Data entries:
══════════════════════════════
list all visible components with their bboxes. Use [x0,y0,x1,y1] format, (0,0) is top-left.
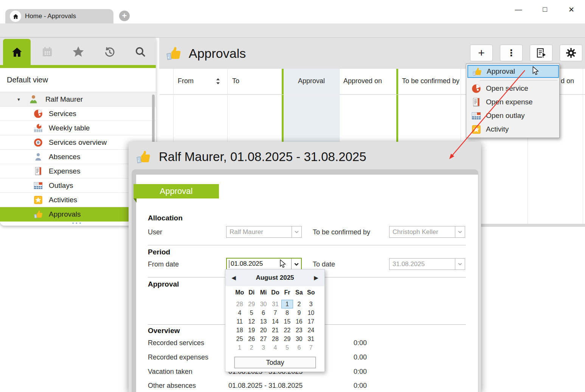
overview-row-range: 01.08.2025 - 31.08.2025 [228,382,303,390]
more-options-button[interactable]: ⋮ [500,45,523,61]
calendar-day[interactable]: 2 [293,300,305,308]
calendar-prev-icon[interactable]: ◀ [225,274,242,281]
menu-item-open-service[interactable]: Open service [466,82,560,95]
confirmed-by-select[interactable]: Christoph Keller [389,226,465,238]
calendar-day[interactable]: 1 [234,343,245,352]
maximize-button[interactable]: □ [538,3,551,16]
new-tab-button[interactable]: + [119,11,130,21]
calendar-day[interactable]: 17 [305,317,317,326]
calendar-day[interactable]: 6 [293,343,305,352]
calendar-day[interactable]: 18 [234,326,245,335]
minimize-button[interactable]: — [512,3,525,16]
calendar-day[interactable]: 19 [245,326,257,335]
calendar-day[interactable]: 2 [245,343,257,352]
activities-star-icon [33,195,43,205]
column-header-from[interactable]: From [178,77,194,85]
menu-item-open-expense[interactable]: Open expense [466,95,560,109]
calendar-day[interactable]: 5 [281,343,293,352]
calendar-day[interactable]: 28 [234,300,245,308]
calendar-day[interactable]: 31 [269,300,281,308]
calendar-day[interactable]: 6 [258,308,269,317]
breadcrumb-toolbar: ◀ ▶ Ralf Maurer > Approvals ! 100% [0,23,585,38]
calendar-day[interactable]: 16 [293,317,305,326]
calendar-icon[interactable] [41,45,54,58]
sidebar-item-weekly-table[interactable]: Weekly table [0,121,156,135]
calendar-day[interactable]: 4 [269,343,281,352]
home-tab-icon [10,11,21,22]
calendar-day[interactable]: 9 [293,308,305,317]
calendar-day[interactable]: 29 [281,335,293,343]
column-divider[interactable] [583,69,583,224]
calendar-day[interactable]: 23 [293,326,305,335]
dialog-titlebar[interactable]: Ralf Maurer, 01.08.2025 - 31.08.2025 [129,142,481,172]
section-heading-period: Period [148,248,170,256]
tab-approval[interactable]: Approval [133,184,219,198]
tree-root-user[interactable]: ▼ Ralf Maurer [0,92,156,107]
calendar-day[interactable]: 28 [269,335,281,343]
column-header-confirmed-on-partial[interactable]: d on [561,77,574,85]
favorites-star-icon[interactable] [72,45,85,58]
search-icon[interactable] [134,45,147,58]
column-header-to[interactable]: To [232,77,239,85]
menu-item-open-outlay[interactable]: Open outlay [466,109,560,122]
history-icon[interactable] [103,45,116,58]
user-select[interactable]: Ralf Maurer [226,226,302,238]
sidebar-scrollbar[interactable] [152,95,155,143]
sidebar-tab-home[interactable] [3,39,31,65]
close-button[interactable]: ✕ [565,3,578,16]
from-date-select[interactable]: 01.08.2025 [226,258,302,270]
services-overview-icon [33,138,43,147]
calendar-day[interactable]: 22 [281,326,293,335]
calendar-day[interactable]: 24 [305,326,317,335]
calendar-day[interactable]: 8 [281,308,293,317]
calendar-day[interactable]: 10 [305,308,317,317]
column-header-to-be-confirmed-by[interactable]: To be confirmed by [402,77,459,85]
add-button[interactable]: + [470,45,493,61]
calendar-day[interactable]: 13 [258,317,269,326]
services-pie-icon [33,109,43,119]
tree-expander-icon[interactable]: ▼ [17,97,21,102]
calendar-day[interactable]: 7 [305,343,317,352]
calendar-day[interactable]: 4 [234,308,245,317]
calendar-day[interactable]: 21 [269,326,281,335]
chevron-down-icon[interactable] [455,259,465,270]
settings-button[interactable] [560,45,582,61]
menu-item-approval[interactable]: Approval [467,65,559,78]
chevron-down-icon[interactable] [455,226,465,237]
calendar-header: ◀ August 2025 ▶ [225,270,324,286]
calendar-day[interactable]: 25 [234,335,245,343]
to-date-select[interactable]: 31.08.2025 [389,258,465,270]
app-tab[interactable]: Home - Approvals [5,9,113,23]
calendar-day[interactable]: 7 [269,308,281,317]
overview-row-label: Recorded services [148,339,204,347]
calendar-next-icon[interactable]: ▶ [308,274,324,281]
calendar-day[interactable]: 27 [258,335,269,343]
chevron-down-icon[interactable] [291,259,301,270]
calendar-day[interactable]: 5 [245,308,257,317]
calendar-day[interactable]: 20 [258,326,269,335]
sidebar-item-services[interactable]: Services [0,107,156,121]
calendar-weekday-row: MoDiMiDoFrSaSo [234,289,317,298]
calendar-day[interactable]: 14 [269,317,281,326]
calendar-day[interactable]: 3 [305,300,317,308]
calendar-day[interactable]: 29 [245,300,257,308]
calendar-day[interactable]: 1 [281,300,293,308]
sort-icon[interactable] [216,78,220,85]
calendar-day[interactable]: 15 [281,317,293,326]
column-header-approval[interactable]: Approval [284,77,339,85]
report-button[interactable] [530,45,552,61]
calendar-day[interactable]: 30 [293,335,305,343]
today-button[interactable]: Today [234,357,316,368]
calendar-day[interactable]: 26 [245,335,257,343]
calendar-day[interactable]: 3 [258,343,269,352]
overview-row-value: 0:00 [354,339,367,347]
to-date-label: To date [313,260,335,268]
user-label: User [148,228,162,236]
column-header-approved-on[interactable]: Approved on [343,77,382,85]
calendar-day[interactable]: 31 [305,335,317,343]
calendar-day[interactable]: 30 [258,300,269,308]
calendar-day[interactable]: 11 [234,317,245,326]
calendar-day[interactable]: 12 [245,317,257,326]
chevron-down-icon[interactable] [292,226,301,237]
menu-item-activity[interactable]: Activity [466,122,560,136]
══════════════════════════════
> [PROBLEM TO WORK ON]
Give the lines of the entries above exactly as they appear, leaving out each picture.

> [ANSWER TO THIS PROBLEM]
list all visible components with their bboxes. Use [x0,y0,x1,y1] format, (0,0) is top-left.
overview-row-range: 01.08.2025 - 31.08.2025 [228,382,303,390]
more-options-button[interactable]: ⋮ [500,45,523,61]
calendar-day[interactable]: 2 [293,300,305,308]
calendar-prev-icon[interactable]: ◀ [225,274,242,281]
menu-item-open-service[interactable]: Open service [466,82,560,95]
confirmed-by-select[interactable]: Christoph Keller [389,226,465,238]
calendar-day[interactable]: 1 [234,343,245,352]
maximize-button[interactable]: □ [538,3,551,16]
new-tab-button[interactable]: + [119,11,130,21]
calendar-day[interactable]: 17 [305,317,317,326]
calendar-day[interactable]: 6 [293,343,305,352]
calendar-day[interactable]: 18 [234,326,245,335]
minimize-button[interactable]: — [512,3,525,16]
calendar-day[interactable]: 19 [245,326,257,335]
calendar-day[interactable]: 2 [245,343,257,352]
activities-star-icon [33,195,43,205]
column-header-from[interactable]: From [178,77,194,85]
menu-item-open-expense[interactable]: Open expense [466,95,560,109]
calendar-day[interactable]: 5 [281,343,293,352]
calendar-day[interactable]: 28 [234,300,245,308]
calendar-day[interactable]: 31 [269,300,281,308]
calendar-day[interactable]: 6 [258,308,269,317]
breadcrumb-toolbar: ◀ ▶ Ralf Maurer > Approvals ! 100% [0,23,585,38]
calendar-day[interactable]: 16 [293,317,305,326]
calendar-icon[interactable] [41,45,54,58]
sidebar-item-weekly-table[interactable]: Weekly table [0,121,156,135]
calendar-day[interactable]: 4 [269,343,281,352]
home-tab-icon [10,11,21,22]
calendar-day[interactable]: 9 [293,308,305,317]
calendar-day[interactable]: 29 [281,335,293,343]
column-divider[interactable] [583,69,583,224]
calendar-day[interactable]: 23 [293,326,305,335]
dialog-titlebar[interactable]: Ralf Maurer, 01.08.2025 - 31.08.2025 [129,142,481,172]
section-heading-period: Period [148,248,170,256]
tab-approval[interactable]: Approval [133,184,219,198]
tree-root-user[interactable]: ▼ Ralf Maurer [0,92,156,107]
calendar-day[interactable]: 28 [269,335,281,343]
column-header-confirmed-on-partial[interactable]: d on [561,77,574,85]
favorites-star-icon[interactable] [72,45,85,58]
search-icon[interactable] [134,45,147,58]
column-header-to[interactable]: To [232,77,239,85]
menu-item-open-outlay[interactable]: Open outlay [466,109,560,122]
history-icon[interactable] [103,45,116,58]
user-select[interactable]: Ralf Maurer [226,226,302,238]
sidebar-scrollbar[interactable] [152,95,155,143]
sidebar-tab-home[interactable] [3,39,31,65]
close-button[interactable]: ✕ [565,3,578,16]
from-date-select[interactable]: 01.08.2025 [226,258,302,270]
services-overview-icon [33,138,43,147]
calendar-day[interactable]: 22 [281,326,293,335]
calendar-day[interactable]: 24 [305,326,317,335]
calendar-day[interactable]: 8 [281,308,293,317]
calendar-day[interactable]: 10 [305,308,317,317]
column-header-to-be-confirmed-by[interactable]: To be confirmed by [402,77,459,85]
add-button[interactable]: + [470,45,493,61]
calendar-day[interactable]: 13 [258,317,269,326]
services-pie-icon [33,109,43,119]
tree-expander-icon[interactable]: ▼ [17,97,21,102]
calendar-day[interactable]: 7 [305,343,317,352]
calendar-day[interactable]: 4 [234,308,245,317]
calendar-day[interactable]: 21 [269,326,281,335]
chevron-down-icon[interactable] [455,259,465,270]
settings-button[interactable] [560,45,582,61]
menu-item-approval[interactable]: Approval [467,65,559,78]
chevron-down-icon[interactable] [455,226,465,237]
calendar-header: ◀ August 2025 ▶ [225,270,324,286]
calendar-day[interactable]: 25 [234,335,245,343]
to-date-select[interactable]: 31.08.2025 [389,258,465,270]
app-tab[interactable]: Home - Approvals [5,9,113,23]
calendar-day[interactable]: 7 [269,308,281,317]
overview-row-label: Recorded services [148,339,204,347]
calendar-next-icon[interactable]: ▶ [308,274,324,281]
calendar-day[interactable]: 27 [258,335,269,343]
chevron-down-icon[interactable] [291,259,301,270]
calendar-day[interactable]: 5 [245,308,257,317]
calendar-day[interactable]: 20 [258,326,269,335]
sidebar-item-services[interactable]: Services [0,107,156,121]
calendar-weekday-row: MoDiMiDoFrSaSo [234,289,317,298]
calendar-day[interactable]: 14 [269,317,281,326]
calendar-day[interactable]: 3 [305,300,317,308]
calendar-day[interactable]: 29 [245,300,257,308]
calendar-day[interactable]: 1 [281,300,293,308]
sort-icon[interactable] [216,78,220,85]
calendar-day[interactable]: 15 [281,317,293,326]
column-header-approval[interactable]: Approval [284,77,339,85]
report-button[interactable] [530,45,552,61]
calendar-day[interactable]: 30 [293,335,305,343]
today-button[interactable]: Today [234,357,316,368]
calendar-day[interactable]: 26 [245,335,257,343]
calendar-day[interactable]: 3 [258,343,269,352]
overview-row-value: 0:00 [354,339,367,347]
to-date-label: To date [313,260,335,268]
user-label: User [148,228,162,236]
column-header-approved-on[interactable]: Approved on [343,77,382,85]
calendar-day[interactable]: 31 [305,335,317,343]
calendar-day[interactable]: 30 [258,300,269,308]
calendar-day[interactable]: 11 [234,317,245,326]
calendar-day[interactable]: 12 [245,317,257,326]
chevron-down-icon[interactable] [292,226,301,237]
menu-item-activity[interactable]: Activity [466,122,560,136]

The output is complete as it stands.